Aku hanya ingin memberitahu sekaligus mengingatkan kalau posisiku sekarang sangat kuat Alesha. Maksudku, meskipun kau mendapatkan cinta dari George tetapi kau tidak mendapatkan dukungan dari keluarganya. Setiap anggota keluarga kerajaan hanya akan berjodoh dengan anggota kerajaan atau bangsawan lainnya, dan tidak pernah sekalipun anggota keluarga kerajaan kami yang pernah menentang tradisi itu.

Jadi maksudku adalah daripada kau berharap lebih dari Pangeran George dan akan menambah rasa sakit hatimu kelak, lebih baik kau pertimbangkan lagi. Aku tidak memintamu untuk melepaskan George karena aku tau kalau kalian saling mencintai tapi kau pasti sudah bisa menarik kesimpulan dari apa yang telah kusampaikan. Aku hanya tidak ingin kau kecewa dan hancur karena mempertahankan hubungan kalian.
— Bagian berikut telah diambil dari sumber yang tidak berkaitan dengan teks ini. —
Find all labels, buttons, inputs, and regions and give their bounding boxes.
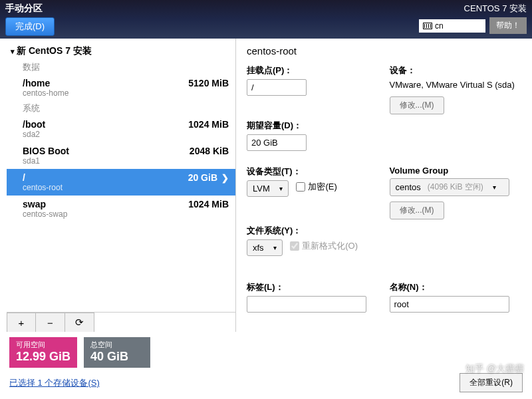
capacity-field: 期望容量(D)： [247,120,376,151]
done-button[interactable]: 完成(D) [5,17,55,36]
modify-device-button[interactable]: 修改...(M) [390,96,444,114]
mount-item-biosboot[interactable]: BIOS Boot2048 KiB sda1 [7,142,235,169]
page-title: 手动分区 [5,3,55,15]
mount-item-home[interactable]: /home5120 MiB centos-home [7,74,235,101]
detail-title: centos-root [247,45,519,57]
reload-button[interactable]: ⟳ [65,313,94,332]
name-field: 名称(N)： [390,281,519,313]
device-field: 设备： VMware, VMware Virtual S (sda) 修改...… [390,65,519,114]
volume-group-select[interactable]: centos (4096 KiB 空闲) [390,178,509,196]
tree-root[interactable]: 新 CentOS 7 安装 [7,43,235,60]
partition-tree-panel: 新 CentOS 7 安装 数据 /home5120 MiB centos-ho… [0,39,236,332]
mount-item-root[interactable]: /20 GiB❯ centos-root [7,169,235,196]
modify-vg-button[interactable]: 修改...(M) [390,201,444,219]
section-system: 系统 [7,101,235,116]
help-button[interactable]: 帮助！ [489,17,527,34]
device-type-field: 设备类型(T)： LVM 加密(E) [247,166,376,219]
tree-toolbar: + − ⟳ [7,312,235,332]
encrypt-checkbox[interactable] [296,182,305,192]
capacity-input[interactable] [247,134,307,151]
mount-point-field: 挂载点(P)： [247,65,376,114]
installer-title: CENTOS 7 安装 [419,3,527,15]
keyboard-layout: cn [435,21,444,31]
name-input[interactable] [390,296,509,313]
top-bar: 手动分区 完成(D) CENTOS 7 安装 cn 帮助！ [0,0,532,39]
footer: 可用空间 12.99 GiB 总空间 40 GiB 已选择 1 个存储设备(S)… [0,332,532,399]
available-space-box: 可用空间 12.99 GiB [9,337,77,368]
mount-item-swap[interactable]: swap1024 MiB centos-swap [7,196,235,222]
volume-group-field: Volume Group centos (4096 KiB 空闲) 修改...(… [390,166,519,219]
filesystem-field: 文件系统(Y)： xfs 重新格式化(O) [247,225,376,256]
reset-all-button[interactable]: 全部重设(R) [460,373,523,392]
device-type-select[interactable]: LVM [247,180,289,197]
filesystem-select[interactable]: xfs [247,239,283,256]
device-text: VMware, VMware Virtual S (sda) [390,79,519,91]
chevron-right-icon: ❯ [221,173,229,183]
label-input[interactable] [247,296,366,313]
detail-panel: centos-root 挂载点(P)： 设备： VMware, VMware V… [236,39,532,332]
add-button[interactable]: + [7,313,36,332]
keyboard-icon [423,23,432,29]
total-space-box: 总空间 40 GiB [84,337,150,368]
section-data: 数据 [7,60,235,74]
main-area: 新 CentOS 7 安装 数据 /home5120 MiB centos-ho… [0,39,532,332]
storage-devices-link[interactable]: 已选择 1 个存储设备(S) [9,377,100,389]
mount-item-boot[interactable]: /boot1024 MiB sda2 [7,116,235,142]
label-field: 标签(L)： [247,281,376,313]
mount-point-input[interactable] [247,79,307,96]
reformat-checkbox [290,241,299,251]
keyboard-indicator[interactable]: cn [419,19,485,33]
remove-button[interactable]: − [36,313,65,332]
Kau juga tentunya sudah tahu posisi Pangeran George sebagai putra mahkota kerajaan, dia terikat dengan aturan-aturan yang pastinya itu sangat berpengaruh terhadap kedudukannya kelak. Dan itu juga menyangkut perjodohan kami, jika sedikit saja dia menentang aturan-aturan itu, sudah dipastikan masa depannya tidak akan secemerlang yang diharapkan.

Pangeran George akan dianggap pembangkang oleh rakyat dan mereka akan menganggap kalau Pangeran George tidak pantas menjadi seorang raja. Jadi sebelum semuanya bertambah dalam dan rumit alangkah lebih bijak kalau kau memikirkannya lagi" ucap Silvia dengan tatapan menyakinkan. Dia berusaha memanipulasi pikiran Alesha supaya terpengaruh dan akhirnya menjauhi George.
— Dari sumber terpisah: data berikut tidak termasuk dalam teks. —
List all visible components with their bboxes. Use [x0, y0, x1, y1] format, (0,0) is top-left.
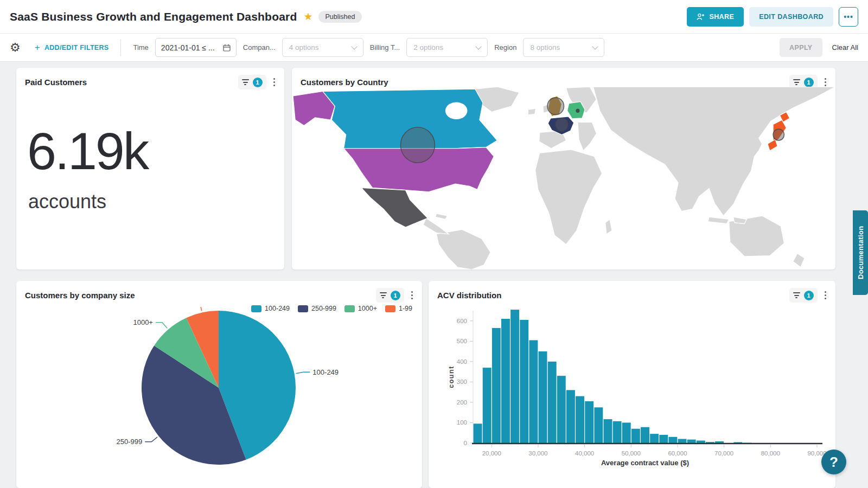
- hist-bar[interactable]: [613, 421, 622, 443]
- hist-bar[interactable]: [622, 422, 631, 443]
- hist-bar[interactable]: [668, 437, 677, 443]
- region-filter-select[interactable]: 8 options: [523, 38, 604, 57]
- world-map[interactable]: [292, 87, 835, 269]
- region-filter-label: Region: [494, 43, 516, 52]
- pie-slice-label: 1-99: [177, 307, 191, 307]
- hist-bar[interactable]: [585, 401, 593, 443]
- app-header: SaaS Business Growth and Engagement Dash…: [0, 0, 868, 34]
- y-tick-label: 0: [464, 440, 467, 446]
- kpi-unit: accounts: [28, 190, 284, 213]
- hist-bar[interactable]: [576, 396, 584, 443]
- time-filter-value: 2021-01-01 ≤ ...: [161, 43, 215, 52]
- hist-bar[interactable]: [529, 340, 538, 443]
- hist-bar[interactable]: [520, 320, 528, 443]
- x-axis-title: Average contract value ($): [601, 459, 689, 467]
- chevron-down-icon: [351, 43, 357, 49]
- y-tick-label: 300: [457, 378, 467, 385]
- hist-bar[interactable]: [483, 368, 492, 443]
- hist-bar[interactable]: [501, 319, 510, 443]
- billing-filter-label: Billing T...: [370, 43, 400, 52]
- divider: [120, 40, 121, 56]
- hist-bar[interactable]: [650, 434, 659, 443]
- hist-bar[interactable]: [594, 407, 603, 443]
- pie-chart[interactable]: 100-249250-9991000+1-99: [16, 307, 422, 488]
- chevron-down-icon: [592, 43, 598, 49]
- y-tick-label: 200: [457, 399, 467, 406]
- acv-distribution-card: ACV distribution 1 010020030040050060020…: [429, 281, 835, 488]
- time-filter-input[interactable]: 2021-01-01 ≤ ...: [155, 38, 237, 57]
- country-mexico: [361, 188, 427, 227]
- filter-icon: [793, 79, 800, 85]
- filter-count-badge: 1: [804, 78, 814, 87]
- hist-bar[interactable]: [678, 439, 687, 443]
- card-title: Customers by Country: [301, 78, 388, 87]
- billing-filter-select[interactable]: 2 options: [406, 38, 488, 57]
- time-filter-label: Time: [133, 43, 148, 52]
- pie-slice-label: 100-249: [312, 368, 339, 376]
- kpi-value: 6.19k: [27, 121, 284, 182]
- hist-bar[interactable]: [715, 441, 724, 443]
- hist-bar[interactable]: [631, 429, 640, 443]
- billing-filter-value: 2 options: [413, 43, 443, 52]
- paid-customers-card: Paid Customers 1 6.19k accounts: [16, 68, 284, 269]
- hist-bar[interactable]: [510, 310, 519, 443]
- card-title: Customers by company size: [25, 291, 135, 300]
- hist-bar[interactable]: [492, 328, 501, 443]
- apply-button[interactable]: APPLY: [780, 38, 822, 57]
- add-edit-filters-label: ADD/EDIT FILTERS: [44, 44, 108, 52]
- customers-by-country-card: Customers by Country 1: [292, 68, 835, 269]
- more-options-button[interactable]: •••: [839, 7, 858, 27]
- kebab-menu-icon[interactable]: [272, 76, 277, 89]
- favorite-star-icon[interactable]: ★: [303, 10, 312, 23]
- calendar-icon: [223, 44, 231, 52]
- widget-filter-chip[interactable]: 1: [376, 288, 404, 303]
- x-tick-label: 80,000: [761, 450, 780, 457]
- documentation-tab[interactable]: Documentation: [853, 210, 868, 295]
- widget-filter-chip[interactable]: 1: [238, 75, 266, 89]
- card-title: Paid Customers: [25, 78, 87, 87]
- clear-all-button[interactable]: Clear All: [832, 43, 858, 52]
- hist-bar[interactable]: [566, 390, 575, 443]
- pie-slice-label: 1000+: [133, 318, 153, 326]
- add-edit-filters-button[interactable]: + ADD/EDIT FILTERS: [35, 42, 109, 53]
- hist-bar[interactable]: [697, 440, 705, 443]
- edit-dashboard-button[interactable]: EDIT DASHBOARD: [749, 7, 833, 27]
- y-axis-title: count: [448, 365, 455, 388]
- hist-bar[interactable]: [474, 423, 482, 443]
- company-filter-select[interactable]: 4 options: [282, 38, 363, 57]
- share-user-icon: [697, 13, 705, 21]
- hist-bar[interactable]: [557, 376, 566, 443]
- help-button[interactable]: ?: [821, 450, 846, 474]
- x-tick-label: 50,000: [622, 450, 641, 457]
- pie-slice-label: 250-999: [117, 438, 143, 446]
- filter-icon: [242, 79, 249, 85]
- hist-bar[interactable]: [539, 351, 547, 443]
- x-tick-label: 60,000: [668, 450, 687, 457]
- company-filter-value: 4 options: [289, 43, 319, 52]
- hist-bar[interactable]: [659, 435, 668, 443]
- status-badge: Published: [318, 11, 362, 23]
- filter-icon: [380, 292, 387, 298]
- hist-bar[interactable]: [548, 362, 557, 443]
- gear-icon[interactable]: ⚙: [10, 42, 21, 54]
- filter-bar: ⚙ + ADD/EDIT FILTERS Time 2021-01-01 ≤ .…: [0, 34, 868, 62]
- hist-bar[interactable]: [603, 419, 612, 443]
- filter-count-badge: 1: [391, 291, 400, 300]
- hist-bar[interactable]: [706, 442, 714, 443]
- y-tick-label: 400: [457, 358, 467, 365]
- share-button[interactable]: SHARE: [687, 7, 744, 27]
- x-tick-label: 70,000: [714, 450, 733, 457]
- x-tick-label: 40,000: [575, 450, 594, 457]
- share-button-label: SHARE: [709, 13, 734, 21]
- chevron-down-icon: [476, 43, 482, 49]
- y-tick-label: 600: [457, 318, 467, 324]
- filter-count-badge: 1: [253, 78, 263, 87]
- y-tick-label: 500: [457, 338, 467, 344]
- country-japan: [768, 139, 777, 151]
- hist-bar[interactable]: [687, 440, 696, 443]
- map-base-land: [423, 87, 835, 269]
- hist-bar[interactable]: [641, 427, 649, 443]
- histogram-chart[interactable]: 010020030040050060020,00030,00040,00050,…: [429, 281, 835, 488]
- customers-by-company-size-card: Customers by company size 1 100-249250-9…: [16, 281, 422, 488]
- kebab-menu-icon[interactable]: [410, 289, 415, 302]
Alesha hanya terdiam, pikirannya tiba-tiba hampa setelah mendengar kata-kata Silvia. Di satu sisi Kelly tidak ingin menghiraukan semua yang dikatakan Silvia karena dia sangat yakin George akan memperjuangkan cinta mereka, namun disisi lain ketika dia memikirkan posisi George, rasanya sangat tidak mungkin kalau dirinya tetap egois dengan mempertahankan hubungannya dengan George. Apalagi keluarga kerajaan sudah menjodohkan George dengan Silvia jauh sebelum dirinya bertemu dengan George.
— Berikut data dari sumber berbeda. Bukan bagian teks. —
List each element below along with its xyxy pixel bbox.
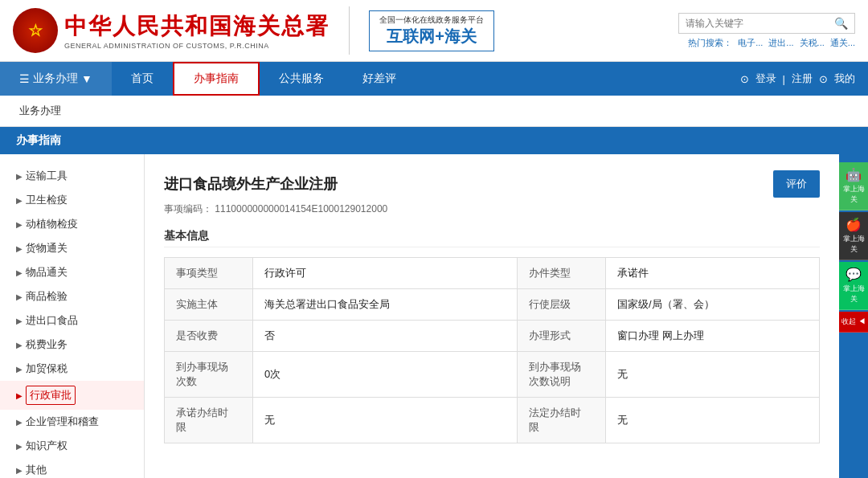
sidebar-label: 知识产权 [26,439,68,453]
wechat-icon: 💬 [841,267,866,282]
sidebar-item-goods-clearance[interactable]: ▶ 物品通关 [0,260,144,284]
hot-item-3[interactable]: 关税... [800,38,825,47]
search-input[interactable] [686,18,834,29]
android-app-button[interactable]: 🤖 掌上海关 [839,162,868,210]
label-legal-time: 法定办结时 限 [517,398,605,443]
table-row: 事项类型 行政许可 办件类型 承诺件 [165,258,820,289]
sidebar-item-transport[interactable]: ▶ 运输工具 [0,164,144,188]
sidebar-label: 物品通关 [26,265,68,280]
sidebar-item-admin-approval[interactable]: ▶ 行政审批 [0,381,144,410]
nav-home-label: 首页 [131,71,154,86]
nav-guide-label: 办事指南 [194,71,239,86]
nav-item-guide[interactable]: 办事指南 [173,62,260,96]
arrow-icon: ▶ [16,292,23,301]
sidebar-item-bonded[interactable]: ▶ 加贸保税 [0,357,144,381]
arrow-icon: ▶ [16,391,23,400]
sidebar-item-tax[interactable]: ▶ 税费业务 [0,333,144,357]
label-level: 行使层级 [517,289,605,321]
info-table: 事项类型 行政许可 办件类型 承诺件 实施主体 海关总署进出口食品安全局 行使层… [164,257,820,443]
nav-item-rating[interactable]: 好差评 [343,62,416,96]
nav-item-business[interactable]: ☰ 业务办理 ▼ [0,62,112,96]
nav-my[interactable]: 我的 [834,71,855,86]
nav-public-label: 公共服务 [279,71,324,86]
label-fee: 是否收费 [165,321,253,352]
arrow-icon: ▶ [16,268,23,277]
header: ☆ 中华人民共和国海关总署 GENERAL ADMINISTRATION OF … [0,0,868,62]
hot-search-label: 热门搜索： [688,38,732,47]
wechat-label: 掌上海关 [843,284,865,303]
sidebar-item-ip[interactable]: ▶ 知识产权 [0,434,144,458]
search-button[interactable]: 🔍 [834,17,848,30]
sidebar-item-cargo-clearance[interactable]: ▶ 货物通关 [0,236,144,260]
sidebar-label: 企业管理和稽查 [26,415,99,429]
arrow-icon: ▶ [16,466,23,475]
sidebar-label: 商品检验 [26,289,68,304]
arrow-icon: ▶ [16,244,23,253]
header-divider [349,6,350,55]
value-fee: 否 [253,321,518,352]
value-visit-note: 无 [605,352,819,398]
sidebar-item-enterprise-mgmt[interactable]: ▶ 企业管理和稽查 [0,410,144,434]
hot-search: 热门搜索： 电子... 进出... 关税... 通关... [685,37,855,49]
sidebar-label: 货物通关 [26,241,68,255]
sidebar-item-inspection[interactable]: ▶ 商品检验 [0,284,144,308]
nav-item-public[interactable]: 公共服务 [260,62,343,96]
sidebar-label: 动植物检疫 [26,217,78,231]
nav-right: ⊙ 登录 | 注册 ⊙ 我的 [740,71,868,86]
chevron-down-icon: ▼ [81,72,92,85]
nav-login-icon: ⊙ [740,73,749,85]
content-code: 事项编码： 111000000000014154E1000129012000 [164,202,820,216]
hot-item-2[interactable]: 进出... [768,38,793,47]
label-entity: 实施主体 [165,289,253,321]
apple-app-button[interactable]: 🍎 掌上海关 [839,212,868,260]
main: ▶ 运输工具 ▶ 卫生检疫 ▶ 动植物检疫 ▶ 货物通关 ▶ 物品通关 ▶ 商品… [0,154,868,478]
hot-item-4[interactable]: 通关... [830,38,855,47]
code-label: 事项编码： [164,203,212,214]
value-entity: 海关总署进出口食品安全局 [253,289,518,321]
breadcrumb: 业务办理 [0,96,868,127]
logo-title-cn: 中华人民共和国海关总署 [64,11,330,42]
sidebar-item-import-food[interactable]: ▶ 进出口食品 [0,308,144,333]
sidebar-item-other[interactable]: ▶ 其他 [0,458,144,478]
logo-emblem: ☆ [13,8,58,53]
table-row: 实施主体 海关总署进出口食品安全局 行使层级 国家级/局（署、会） [165,289,820,321]
label-visit-note: 到办事现场 次数说明 [517,352,605,398]
sidebar-label: 运输工具 [26,169,68,183]
nav-register[interactable]: 注册 [792,71,813,86]
nav-rating-label: 好差评 [362,71,396,86]
wechat-app-button[interactable]: 💬 掌上海关 [839,262,868,310]
value-visit-count: 0次 [253,352,518,398]
menu-icon: ☰ [19,72,30,85]
sidebar-label: 进出口食品 [26,313,78,328]
nav-item-home[interactable]: 首页 [112,62,173,96]
value-item-type: 行政许可 [253,258,518,289]
arrow-icon: ▶ [16,220,23,229]
apple-icon: 🍎 [841,217,866,232]
label-promise-time: 承诺办结时 限 [165,398,253,443]
sidebar-item-plant-animal[interactable]: ▶ 动植物检疫 [0,212,144,236]
value-handle-type: 承诺件 [605,258,819,289]
section-header-text: 办事指南 [16,133,61,146]
arrow-icon: ▶ [16,341,23,349]
hot-item-1[interactable]: 电子... [738,38,763,47]
eval-button[interactable]: 评价 [773,170,820,198]
nav-business-label: 业务办理 [33,71,78,86]
label-handle-type: 办件类型 [517,258,605,289]
table-row: 到办事现场 次数 0次 到办事现场 次数说明 无 [165,352,820,398]
arrow-icon: ▶ [16,172,23,181]
content: 进口食品境外生产企业注册 评价 事项编码： 111000000000014154… [145,154,839,478]
basic-info-title: 基本信息 [164,229,820,247]
table-row: 是否收费 否 办理形式 窗口办理 网上办理 [165,321,820,352]
collapse-button[interactable]: 收起 ◀ [839,312,868,333]
section-header: 办事指南 [0,127,868,154]
sidebar-label: 行政审批 [26,386,76,405]
platform-bottom-text: 互联网+海关 [387,26,477,47]
sidebar-item-sanitation[interactable]: ▶ 卫生检疫 [0,188,144,212]
search-box[interactable]: 🔍 [678,13,855,34]
android-icon: 🤖 [841,167,866,182]
sidebar-label: 加贸保税 [26,362,68,376]
code-value: 111000000000014154E1000129012000 [215,203,387,214]
arrow-icon: ▶ [16,196,23,205]
value-handle-form: 窗口办理 网上办理 [605,321,819,352]
nav-login[interactable]: 登录 [755,71,776,86]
Alesha juga sangat sadar diri, siapalah dirinya ini yang hanya seorang mahasiswa biasa dari luar. Dia hanya gadis yang kebetulan bertemu dan mencintai seorang pangeran yang sudah mempunyai calon pendamping yang pantas. Bukan dengan dirinya yang hanya gadis biasa. Kalau rakyat inggris tahu kalau dirinya yang menyebabkan putusnya perjodohan putri Silvia dan pangeran George, bisa-bisa Alesha akan menjadi bahan bully dan yang lebih parah akan dideportasi dari inggris. Itu akan menjadi hal yang sangat memalukan bagi dirinya dan kedua orang tuanya.

Lama Alesha termenung memikirkan semua yang dikatakan Silvia, dan apa yang sudah dikatakan Silvia memang semuanya benar dan masuk akal. Alesha kemudian hanya menarik napas panjang dan meminum air yang ada didepannya karena tiba-tiba saja tenggorokannya menjadi kering.

Silvia tersenyum puas melihat sikap Alesha, dia yakin rencananya sebentar lagi akan berhasil. Tinggal selangkah lagi dan semuanya akan berjalan sesuai dengan rencananya.